Baltimore City's hotel tax could soon raise the rates of local Airbnb rentals.
A new bill being considered by the Baltimore Judiciary and Legislative Investigations Committee would apply the city's 9.5 percent hotel tax to short-term rental properties in order to raise revenue and collect information.
"This isn't an effort to regulate Airbnb. It's a way to raise revenue and create a more level laying ground as far as charges," said Councilwoman Mary Pat Clarke, vice chair of the committee.
"The bill would provide revenue to the city to support public services," she said. "We'd have a better idea of the number of establishments operating, where people are staying and what's attracting people to Baltimore."

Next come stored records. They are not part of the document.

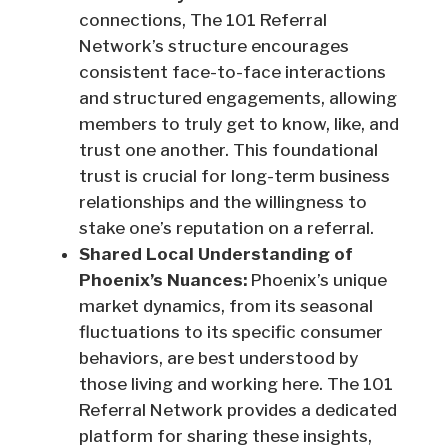
connections, The 101 Referral
Network’s structure encourages
consistent face-to-face interactions
and structured engagements, allowing
members to truly get to know, like, and
trust one another. This foundational
trust is crucial for long-term business
relationships and the willingness to
stake one’s reputation on a referral.
Shared Local Understanding of
Phoenix’s Nuances:
Phoenix’s unique
market dynamics, from its seasonal
fluctuations to its specific consumer
behaviors, are best understood by
those living and working here. The 101
Referral Network provides a dedicated
platform for sharing these insights,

The number of Airbnb listings in Baltimore has grown substantially in the past three years, from 323 listings in 2014 to 1,182 in 2016. As of August 2016, 747 active hosts in the Baltimore area accounted for the 1,182 rental units available. The average daily rate is $137 per unit.
The Bureau of the Budget and Management estimates that Aibnb sales in the Baltimore area generated around $3 million in revenue over the past year - equating to roughly $300,000 in foregone hotel tax. That estimate does not include hotel tax revenue that could be generated from other hosting intermediaries such as HomeAway and VRBO.
Of the hotel taxes collected citywide, 40 percent of those funds go toward Visit Baltimore - a program that promotes tourism in the area. According to Clarke, the other 60 percent goes into the city's general fund.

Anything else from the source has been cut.